Consultant system Engineering - Cloud Networks

We are seeking a Cloud Network Consultant -AWS to lead the design, implementation, governance, and security of enterprise-grade cloud networking solutions. This role requires deep technical expertise in Cisco routing, AWS networking and security services, Skyhigh Proxy, and automation with Terraform, combined with strong leadership to enforce robust security controls and drive strategic initiatives.

You will apply your strong Cisco routing/switching and security skills as your base to own and oversee topics related to routing(Cisco), AWS network services (Firewall) to strategize AWS Firewall controls, optimize AWS CDN & AWS Front Door, secure web access by administer Squid and Skyhigh Secure Web Gateway/Proxy, manage allow/deny lists, and oversee operational lifecycle tasks such as TLS certificate renewals and AMI/image upgrades for network/security appliances. You will bring in ideas to codify everything possible with Terraform and drive resilient, observable, and compliant operations. You will also implement monitoring and alerting frameworks and enforce AWS Policy and Governance for compliance

Mandatory Skills - Squid proxy, AWS front door, CDN, AWS Firewall and terraform (IaC), Cisco Routing and switching

Secondary skills - Network security knowledge, WAF, Squid Proxy, FortiNet, CheckPoint.

Key Responsibilities

Strategic Leadership & Governance

Define and own the cloud network architecture roadmap aligned with business objectives.

Establish network security governance, compliance frameworks, and enforce zero-trust principles.

Lead cloud networking strategy across hybrid environments, ensuring scalability, resilience, and cost optimization.

Act as a trusted advisor for network security best practices, risk assessments, and audit readiness.

Technical Design & Implementation

Architect and oversee Cisco routing (BGP, OSPF, MPLS, VPNs) for hybrid connectivity.

Collaborate with cloud architects, security, and DevOps teams to ensure secure and scalable network designs.

Design and implement AWS Firewall, AWS Front Door (with WAF), and AWS CDN for secure and optimized traffic delivery.

Design cloud and hybrid network topologies (hubandspoke/vWAN), IP addressing, UDRs/route tables, and peering aligned to zerotrust principles.

Design, implement, and support hybrid/cloud network architectures with Cisco routing (BGP, OSPF, route redistribution, ECMP, VRFs).

Define egress/ingress patterns with AWS Firewall, NSGs, and route control; standardize segmentation and inspection points. Build/Maintain AWS networking: VPC, subnets, route tables, UDRs, NSGs/ASGs, Private Links, Load Balancers, and ExpressRoute/SD-WAN connectivity.

Architect AWS Front Door for global load balancing, path-based routing, health probes, origin groups, and custom domains; align AWS CDN caching strategies (TTL, rules engine, compression) to app patterns.

Design, deploy, and maintain AWS virtual networks (VPC), subnets, network security groups, and route table

Design and implement application delivery services (traffic manager, load balancer etc)

Design and implement AWS application GW (rewrite sets, conf.

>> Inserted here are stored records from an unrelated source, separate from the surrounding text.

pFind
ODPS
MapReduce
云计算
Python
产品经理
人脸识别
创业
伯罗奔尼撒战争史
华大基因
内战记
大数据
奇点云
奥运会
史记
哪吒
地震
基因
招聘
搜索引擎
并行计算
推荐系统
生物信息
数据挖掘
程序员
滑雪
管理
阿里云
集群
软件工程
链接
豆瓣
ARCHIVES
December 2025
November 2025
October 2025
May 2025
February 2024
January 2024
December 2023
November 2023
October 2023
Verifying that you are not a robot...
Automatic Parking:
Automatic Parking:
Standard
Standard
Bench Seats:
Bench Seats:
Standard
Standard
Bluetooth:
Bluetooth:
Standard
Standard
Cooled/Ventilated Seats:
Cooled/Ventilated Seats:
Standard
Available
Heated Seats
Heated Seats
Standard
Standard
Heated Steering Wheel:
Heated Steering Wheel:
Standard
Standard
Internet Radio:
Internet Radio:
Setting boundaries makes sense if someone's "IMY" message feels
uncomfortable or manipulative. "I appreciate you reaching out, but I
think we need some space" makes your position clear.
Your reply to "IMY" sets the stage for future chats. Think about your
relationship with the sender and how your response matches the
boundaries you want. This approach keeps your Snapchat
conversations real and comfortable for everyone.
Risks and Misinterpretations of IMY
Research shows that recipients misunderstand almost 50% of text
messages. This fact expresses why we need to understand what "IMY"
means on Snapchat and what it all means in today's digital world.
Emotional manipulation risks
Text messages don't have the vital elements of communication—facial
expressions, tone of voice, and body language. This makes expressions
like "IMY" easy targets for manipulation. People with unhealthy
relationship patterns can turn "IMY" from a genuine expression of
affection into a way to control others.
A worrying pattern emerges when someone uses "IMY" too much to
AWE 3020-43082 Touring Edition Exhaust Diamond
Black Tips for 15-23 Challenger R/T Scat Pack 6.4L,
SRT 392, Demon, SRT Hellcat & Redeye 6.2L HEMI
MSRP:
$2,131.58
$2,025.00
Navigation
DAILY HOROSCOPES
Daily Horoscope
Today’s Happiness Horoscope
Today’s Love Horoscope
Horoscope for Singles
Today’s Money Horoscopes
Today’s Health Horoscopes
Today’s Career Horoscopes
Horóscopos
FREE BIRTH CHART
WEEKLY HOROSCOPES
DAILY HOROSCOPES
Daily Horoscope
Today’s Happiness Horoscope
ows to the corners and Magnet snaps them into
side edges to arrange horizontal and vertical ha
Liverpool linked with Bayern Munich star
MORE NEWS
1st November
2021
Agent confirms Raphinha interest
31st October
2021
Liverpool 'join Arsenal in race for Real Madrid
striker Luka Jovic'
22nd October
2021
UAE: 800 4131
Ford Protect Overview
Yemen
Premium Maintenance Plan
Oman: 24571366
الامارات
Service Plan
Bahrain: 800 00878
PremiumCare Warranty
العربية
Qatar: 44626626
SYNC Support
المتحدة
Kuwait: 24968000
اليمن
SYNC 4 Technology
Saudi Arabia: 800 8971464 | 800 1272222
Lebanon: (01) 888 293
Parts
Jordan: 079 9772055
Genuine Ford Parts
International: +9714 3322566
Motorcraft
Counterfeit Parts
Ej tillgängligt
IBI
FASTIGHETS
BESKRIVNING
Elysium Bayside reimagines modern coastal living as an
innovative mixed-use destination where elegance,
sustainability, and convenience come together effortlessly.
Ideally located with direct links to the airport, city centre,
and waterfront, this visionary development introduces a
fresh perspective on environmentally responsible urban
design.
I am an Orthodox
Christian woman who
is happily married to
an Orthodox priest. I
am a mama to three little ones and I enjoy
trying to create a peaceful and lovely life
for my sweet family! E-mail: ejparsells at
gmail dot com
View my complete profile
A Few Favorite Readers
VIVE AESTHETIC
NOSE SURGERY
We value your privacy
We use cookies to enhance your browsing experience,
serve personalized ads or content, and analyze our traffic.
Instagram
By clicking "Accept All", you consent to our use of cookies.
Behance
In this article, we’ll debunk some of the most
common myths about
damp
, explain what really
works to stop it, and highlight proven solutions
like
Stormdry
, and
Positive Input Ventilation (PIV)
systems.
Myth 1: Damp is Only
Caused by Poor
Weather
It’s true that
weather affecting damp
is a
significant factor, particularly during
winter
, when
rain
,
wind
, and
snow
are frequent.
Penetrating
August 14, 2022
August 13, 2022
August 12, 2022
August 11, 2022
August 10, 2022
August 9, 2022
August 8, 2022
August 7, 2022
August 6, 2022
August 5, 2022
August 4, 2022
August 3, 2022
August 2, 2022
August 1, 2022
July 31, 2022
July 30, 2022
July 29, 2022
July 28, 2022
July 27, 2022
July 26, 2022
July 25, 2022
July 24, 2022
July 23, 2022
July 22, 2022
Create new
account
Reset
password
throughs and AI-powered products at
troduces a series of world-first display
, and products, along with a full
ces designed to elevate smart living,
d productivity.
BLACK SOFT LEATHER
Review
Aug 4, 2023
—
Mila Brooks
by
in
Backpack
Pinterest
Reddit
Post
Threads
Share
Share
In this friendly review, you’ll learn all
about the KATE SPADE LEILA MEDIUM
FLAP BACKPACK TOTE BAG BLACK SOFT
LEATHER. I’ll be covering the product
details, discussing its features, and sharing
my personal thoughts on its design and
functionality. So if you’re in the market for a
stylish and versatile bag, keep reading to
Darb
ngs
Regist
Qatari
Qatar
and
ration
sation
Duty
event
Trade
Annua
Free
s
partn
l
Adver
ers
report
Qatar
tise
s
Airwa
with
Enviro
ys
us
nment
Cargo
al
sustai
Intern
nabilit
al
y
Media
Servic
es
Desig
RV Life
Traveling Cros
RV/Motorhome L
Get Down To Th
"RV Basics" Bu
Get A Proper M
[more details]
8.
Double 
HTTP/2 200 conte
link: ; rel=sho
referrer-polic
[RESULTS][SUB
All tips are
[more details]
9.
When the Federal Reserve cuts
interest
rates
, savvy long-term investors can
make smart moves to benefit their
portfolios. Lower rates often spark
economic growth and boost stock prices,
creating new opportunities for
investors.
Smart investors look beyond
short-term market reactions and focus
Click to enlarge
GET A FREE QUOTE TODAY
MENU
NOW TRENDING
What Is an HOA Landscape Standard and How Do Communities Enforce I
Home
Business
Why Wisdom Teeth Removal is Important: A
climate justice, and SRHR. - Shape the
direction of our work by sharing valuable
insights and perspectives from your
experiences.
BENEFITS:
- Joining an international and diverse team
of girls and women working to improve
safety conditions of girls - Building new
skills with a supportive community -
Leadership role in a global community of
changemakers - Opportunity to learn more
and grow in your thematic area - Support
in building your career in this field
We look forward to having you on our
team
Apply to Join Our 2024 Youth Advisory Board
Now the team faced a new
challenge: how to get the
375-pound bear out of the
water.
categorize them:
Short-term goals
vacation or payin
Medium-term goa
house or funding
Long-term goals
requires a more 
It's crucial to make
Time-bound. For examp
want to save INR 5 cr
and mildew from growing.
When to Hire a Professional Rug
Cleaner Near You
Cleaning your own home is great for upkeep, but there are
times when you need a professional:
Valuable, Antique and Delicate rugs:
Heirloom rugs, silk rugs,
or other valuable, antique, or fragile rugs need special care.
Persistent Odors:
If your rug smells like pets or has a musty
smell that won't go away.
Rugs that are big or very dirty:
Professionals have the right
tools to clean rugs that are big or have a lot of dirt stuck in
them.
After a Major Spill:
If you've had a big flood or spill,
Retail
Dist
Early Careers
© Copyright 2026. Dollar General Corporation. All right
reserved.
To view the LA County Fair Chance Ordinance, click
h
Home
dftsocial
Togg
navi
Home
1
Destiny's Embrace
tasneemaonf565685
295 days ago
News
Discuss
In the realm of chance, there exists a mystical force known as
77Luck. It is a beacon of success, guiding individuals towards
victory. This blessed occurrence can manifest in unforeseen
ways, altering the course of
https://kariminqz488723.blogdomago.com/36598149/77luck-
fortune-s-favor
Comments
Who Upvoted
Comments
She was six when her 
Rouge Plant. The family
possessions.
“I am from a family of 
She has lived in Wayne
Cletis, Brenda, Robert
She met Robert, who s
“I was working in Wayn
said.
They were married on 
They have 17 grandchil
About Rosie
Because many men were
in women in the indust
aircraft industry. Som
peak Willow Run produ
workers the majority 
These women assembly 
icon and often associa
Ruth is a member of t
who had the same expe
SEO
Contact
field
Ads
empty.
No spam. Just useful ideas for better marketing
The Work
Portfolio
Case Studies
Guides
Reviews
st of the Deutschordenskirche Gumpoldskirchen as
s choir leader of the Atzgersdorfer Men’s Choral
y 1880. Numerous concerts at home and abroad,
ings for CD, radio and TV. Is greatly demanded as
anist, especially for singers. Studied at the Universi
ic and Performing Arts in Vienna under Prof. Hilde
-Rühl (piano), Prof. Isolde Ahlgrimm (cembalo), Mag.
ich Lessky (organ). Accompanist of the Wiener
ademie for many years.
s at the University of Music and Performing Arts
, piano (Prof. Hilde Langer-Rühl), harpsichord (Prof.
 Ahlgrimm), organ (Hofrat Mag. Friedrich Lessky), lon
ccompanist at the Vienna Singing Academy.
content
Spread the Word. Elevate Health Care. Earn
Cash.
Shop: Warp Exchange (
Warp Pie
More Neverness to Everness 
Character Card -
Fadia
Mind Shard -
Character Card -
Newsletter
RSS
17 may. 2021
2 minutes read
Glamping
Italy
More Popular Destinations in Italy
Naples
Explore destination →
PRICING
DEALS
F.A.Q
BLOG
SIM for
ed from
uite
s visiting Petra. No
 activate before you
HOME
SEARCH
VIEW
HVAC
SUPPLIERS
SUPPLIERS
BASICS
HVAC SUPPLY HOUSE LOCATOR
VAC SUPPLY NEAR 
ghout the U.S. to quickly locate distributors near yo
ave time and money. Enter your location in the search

TLS, HTTP settings etc

Implement AWS Firewall, Application Gateway, Front Door, and Load Balancers for high availability and security.

Troubleshoot connectivity, routing, and latency issues in AWS, Data centre and hybrid networks.

Troubleshoot L3-L7 issues using packet captures, flow logs, WAF/Firewall/Front Door/CDN telemetry, and SIEM dashboards.

Manage DNS zones, Private Endpoints, and Network Peering in AWS

Establish secure internet access patterns via Squid and Skyhigh Proxy (SWG) including SSL inspection, category policies, PAC files, and exceptions.

Implement a strategy for whitelisting/blacklisting strategies for domains, IPs, and applications.

Oversee certificate lifecycle management (issuance, renewal, rotation, automation).

Govern AMI upgrades, patching cadence, and image hardening standards.

Automation & Infrastructure as Code

Drive Terraform adoption for network provisioning, policy-as-code, and compliance guardrails.

Implement CI/CD pipelines for network/security automation and drift detection.

Automate certificate renewals, AMI pipelines, Squid and Skyhigh policy updates.

Security Controls & Compliance

Enforce network segmentation, least privilege access, and deny-by-default posture.

Implement WAF/IDPS, threat intelligence filtering, and DDoS protection strategies.

Maintain runbooks, diagrams, inventories, and deliver L3 support and knowledge transfer.

Ensure compliance with ISO 27001, SOC 2, GDPR, PCI-DSS and maintain audit-ready documentation.

Monitoring & Incident Response

Define observability strategy and traffic analytics.

Lead troubleshooting for complex L3/L7 issues across Data centre, hybrid and multi-cloud environments.

Establish incident response playbooks and conduct periodic tabletop exercises.